Open scarbain opened 8 months ago
Hi,
It should be possible to train this with SDXl-Turbo! We just decided to use SD21-Turbo for compute reasons.
I think image-to-image translation tasks that do not have the same spatial layout would be challenging. We haven't tried such an experiment. Feel free to try it and report your results here!
-Gaurav
Hi,
It should be possible to train this with SDXl-Turbo! We just decided to use SD21-Turbo for compute reasons.

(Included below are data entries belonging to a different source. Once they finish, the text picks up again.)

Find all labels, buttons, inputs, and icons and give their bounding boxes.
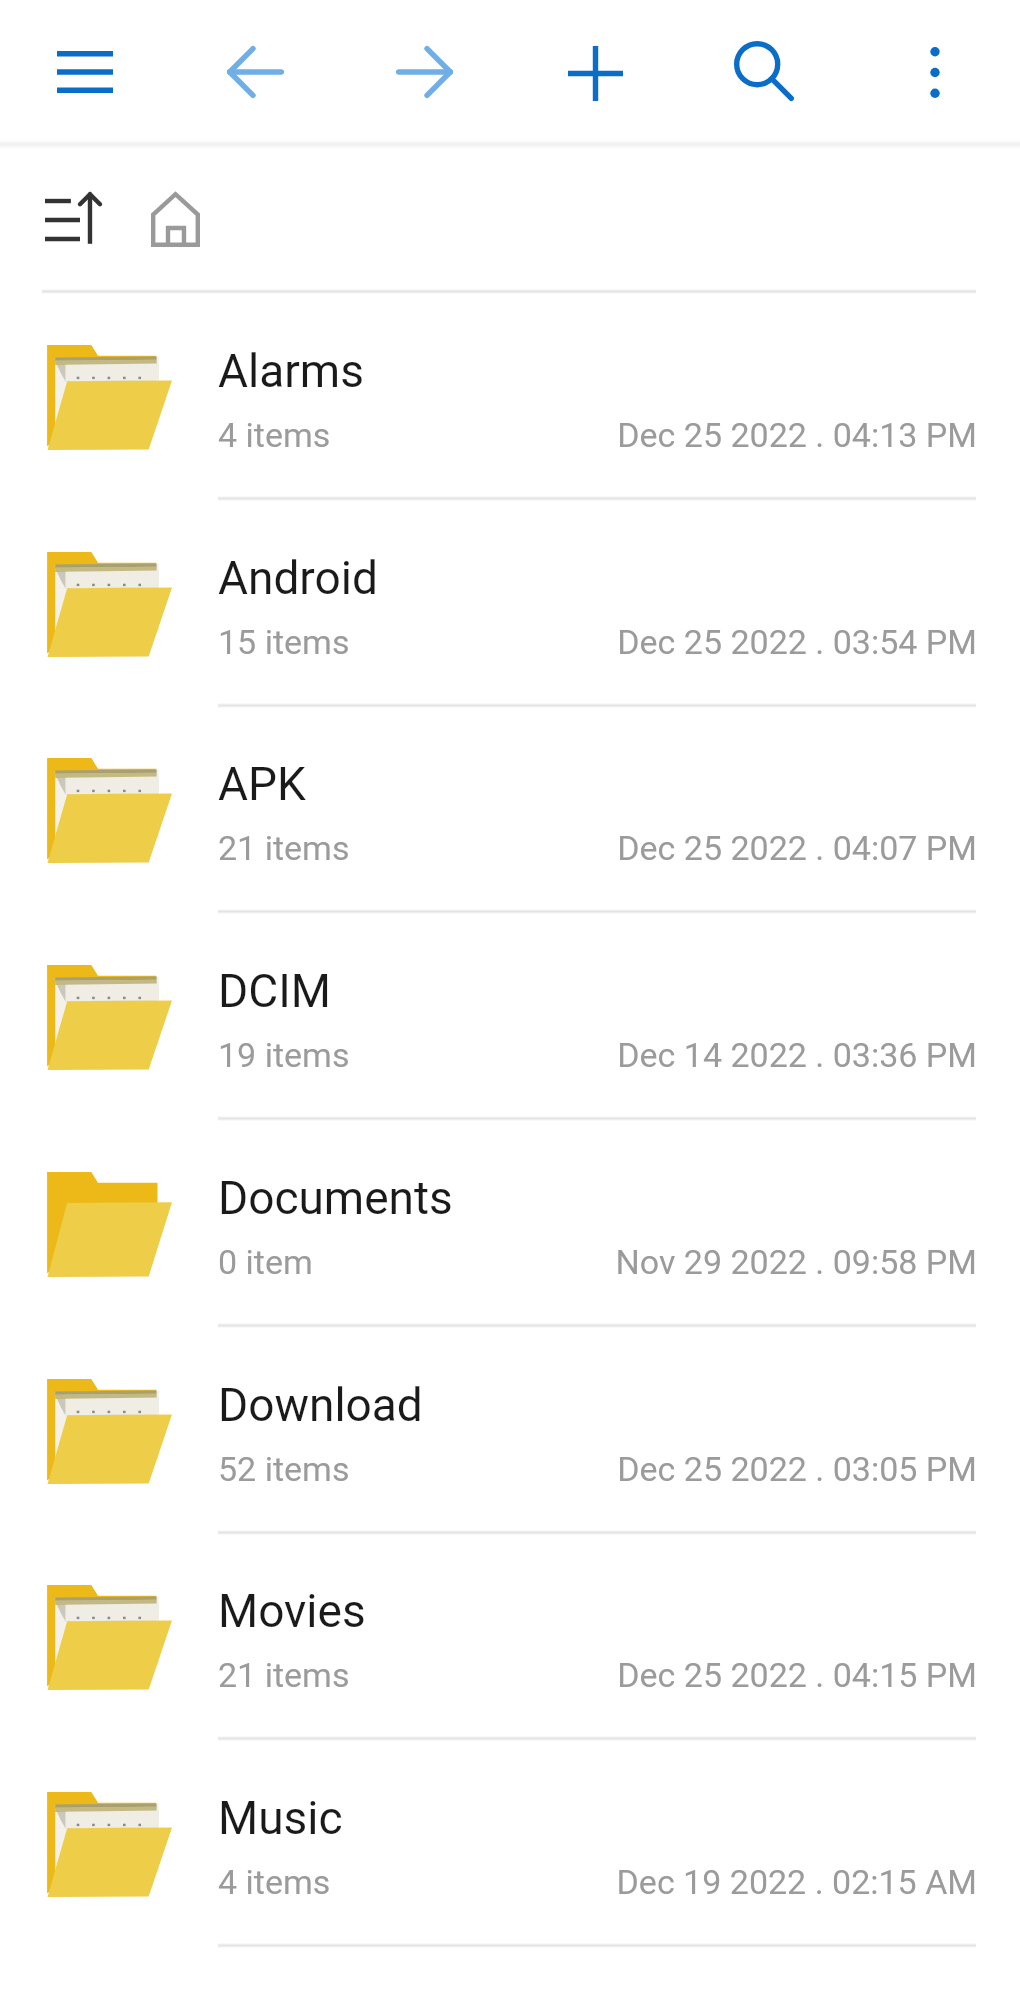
button[interactable]: APK <box>0 706 1020 913</box>
staticText: Movies <box>218 1584 366 1638</box>
button[interactable]: Home <box>135 176 216 263</box>
staticText: APK <box>218 757 306 811</box>
staticText: Alarms <box>218 344 364 398</box>
staticText: 0 item <box>218 1242 313 1282</box>
staticText: 21 items <box>218 1655 350 1695</box>
staticText: 19 items <box>218 1035 350 1075</box>
staticText: Dec 25 2022 . 04:13 PM <box>500 415 977 455</box>
button[interactable]: Sort <box>28 176 108 262</box>
staticText: Dec 19 2022 . 02:15 AM <box>500 1862 977 1902</box>
staticText: Dec 25 2022 . 03:54 PM <box>500 622 977 662</box>
button[interactable]: Movies <box>0 1533 1020 1740</box>
staticText: Download <box>218 1378 423 1432</box>
staticText: Dec 25 2022 . 04:07 PM <box>500 828 977 868</box>
button[interactable]: Alarms <box>0 293 1020 500</box>
button[interactable]: Forward <box>380 30 469 114</box>
staticText: 52 items <box>218 1449 350 1489</box>
button[interactable]: Documents <box>0 1120 1020 1327</box>
staticText: Dec 14 2022 . 03:36 PM <box>500 1035 977 1075</box>
staticText: Android <box>218 551 378 605</box>
staticText: 4 items <box>218 415 331 455</box>
staticText: Music <box>218 1791 343 1845</box>
staticText: 4 items <box>218 1862 331 1902</box>
button[interactable]: DCIM <box>0 913 1020 1120</box>
button[interactable]: Menu <box>41 35 129 109</box>
staticText: 15 items <box>218 622 350 662</box>
button[interactable]: Music <box>0 1740 1020 1947</box>
staticText: Dec 25 2022 . 03:05 PM <box>500 1449 977 1489</box>
staticText: DCIM <box>218 964 331 1018</box>
button[interactable]: Back <box>211 30 300 114</box>
button[interactable]: Download <box>0 1327 1020 1534</box>
staticText: Documents <box>218 1171 453 1225</box>
staticText: Dec 25 2022 . 04:15 PM <box>500 1655 977 1695</box>
button[interactable]: More options <box>914 31 956 114</box>
button[interactable]: Search <box>718 25 810 117</box>
button[interactable]: Add <box>552 30 639 117</box>
staticText: 21 items <box>218 828 350 868</box>
button[interactable]: Android <box>0 500 1020 707</box>
staticText: Nov 29 2022 . 09:58 PM <box>500 1242 977 1282</box>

I think image-to-image translation tasks that do not have the same spatial layout would be challenging. We haven't tried such an experiment. Feel free to try it and report your results here!
-Gaurav
I am a beginner in diffusion era, and would like to ask , if the translation process would change the image resolution (such as 512->1024). So, at which step of the model (vae encoder, unet, vae decoder) should the resolution transformation be performed? Can you give me some idea, thanks
Alright great thanks @GaParmar, I think it's a little bit over my skills to adapt the training script for SDXL but I'll try that this week-end! If you have any advices or insights from your experience on 2.1 to get me started on it it'd be great. If I manage to get a working script I'll make a PR for it here!

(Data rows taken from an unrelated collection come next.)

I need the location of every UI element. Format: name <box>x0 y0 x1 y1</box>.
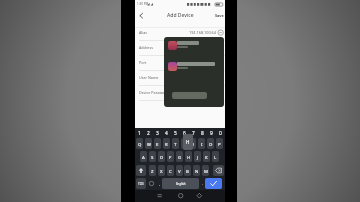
button[interactable]: Z <box>149 165 156 176</box>
staticText: Device Password <box>139 90 169 95</box>
staticText: 5 <box>174 130 177 137</box>
button[interactable]: Save <box>213 11 225 20</box>
staticText: H <box>187 154 191 160</box>
staticText: U <box>191 141 195 147</box>
staticText: User Name <box>139 75 159 80</box>
button[interactable] <box>154 191 165 201</box>
button[interactable] <box>194 191 205 201</box>
staticText: L <box>214 154 217 160</box>
staticText: D <box>160 154 164 160</box>
button[interactable]: J <box>194 151 201 162</box>
staticText: E <box>156 141 159 147</box>
staticText: C <box>169 168 172 174</box>
staticText: Z <box>151 168 154 174</box>
button[interactable]: I <box>198 138 205 149</box>
button[interactable] <box>213 165 224 176</box>
button[interactable] <box>168 41 177 50</box>
staticText: 4 <box>165 130 168 137</box>
staticText: G <box>178 154 182 160</box>
button[interactable]: C <box>167 165 174 176</box>
staticText: Add Device <box>167 12 194 19</box>
staticText: ?123 <box>138 182 144 186</box>
staticText: W <box>147 141 151 147</box>
staticText: 9 <box>210 130 213 137</box>
button[interactable] <box>168 62 177 71</box>
staticText: X <box>160 168 163 174</box>
button[interactable]: R <box>163 138 170 149</box>
staticText: F <box>169 154 172 160</box>
staticText: 1:30 PM <box>137 2 148 6</box>
button[interactable]: F <box>167 151 174 162</box>
staticText: O <box>209 141 213 147</box>
button[interactable] <box>205 178 222 189</box>
button[interactable]: L <box>212 151 219 162</box>
button[interactable]: English <box>162 178 199 189</box>
button[interactable] <box>136 165 146 176</box>
staticText: S <box>151 154 154 160</box>
staticText: T <box>174 141 177 147</box>
button[interactable]: D <box>158 151 165 162</box>
staticText: Alias <box>139 30 148 35</box>
button[interactable]: B <box>184 165 191 176</box>
staticText: 0 <box>219 130 222 137</box>
button[interactable]: S <box>149 151 156 162</box>
staticText: 7 <box>192 130 195 137</box>
button[interactable]: A <box>140 151 147 162</box>
staticText: Address <box>139 45 153 50</box>
button[interactable]: O <box>207 138 214 149</box>
button[interactable]: W <box>145 138 152 149</box>
staticText: , <box>159 181 161 186</box>
staticText: I <box>201 141 203 147</box>
staticText: R <box>165 141 168 147</box>
button[interactable]: N <box>193 165 200 176</box>
staticText: 1 <box>138 130 141 137</box>
button[interactable]: Q <box>136 138 143 149</box>
staticText: Q <box>138 141 142 147</box>
staticText: N <box>195 168 199 174</box>
staticText: P <box>218 141 221 147</box>
button[interactable]: K <box>203 151 210 162</box>
staticText: English <box>176 182 186 186</box>
staticText: Save <box>215 13 224 18</box>
staticText: A <box>142 154 145 160</box>
button[interactable]: G <box>176 151 183 162</box>
staticText: 2 <box>147 130 150 137</box>
button[interactable]: H <box>185 151 192 162</box>
button[interactable]: ?123 <box>136 178 146 189</box>
button[interactable] <box>147 178 156 189</box>
button[interactable]: M <box>202 165 209 176</box>
staticText: H <box>186 139 190 145</box>
staticText: M <box>204 168 208 174</box>
staticText: B <box>186 168 189 174</box>
button[interactable]: X <box>158 165 165 176</box>
staticText: 192.168.100.64 <box>189 30 216 35</box>
staticText: J <box>197 154 199 160</box>
staticText: 3 <box>156 130 159 137</box>
staticText: V <box>178 168 181 174</box>
staticText: 6 <box>183 130 186 137</box>
staticText: 8 <box>201 130 204 137</box>
button[interactable]: E <box>154 138 161 149</box>
button[interactable]: U <box>189 138 196 149</box>
staticText: Port <box>139 60 147 65</box>
button[interactable]: V <box>176 165 183 176</box>
button[interactable] <box>175 191 186 201</box>
button[interactable]: P <box>216 138 223 149</box>
staticText: K <box>205 154 208 160</box>
button[interactable]: Y <box>181 138 188 149</box>
staticText: . <box>202 181 204 186</box>
button[interactable]: T <box>172 138 179 149</box>
button[interactable] <box>172 92 207 99</box>
button[interactable] <box>136 10 146 21</box>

I'm currently training 2.1 for lighting condition, I'm over 3500 steps right now, I'll get to the target 7K in a few hours !
Once it has reached 7K steps (or good results), do you think I'd gain to finetune my model at resolution 768 and then 1024 ? Do you think a few thousands steps at each resolution will be enough ? And at inference have you tried doing inference with more than 1 step ? Would it produce a better result ?
Thanks for taking the time to be so active with the posted issues :)
Hi, I would have done an implementation of SDXL into pix2pix and cyclegan in the branch stable-diffusion-xl of https://github.com/andjoer/img2img-turbo.git
Currently I only implemented it for the training algorithms. The additional resolution embeddings are embedded in the forward function, the prompt embeddings and additional prompt embeddings in the dataloader. But I might move latter two encodings into the forward function as well for the purpose of inference. The training works well for cycle gan, but the net has difficulties to understand the prompt in the pix2pix training.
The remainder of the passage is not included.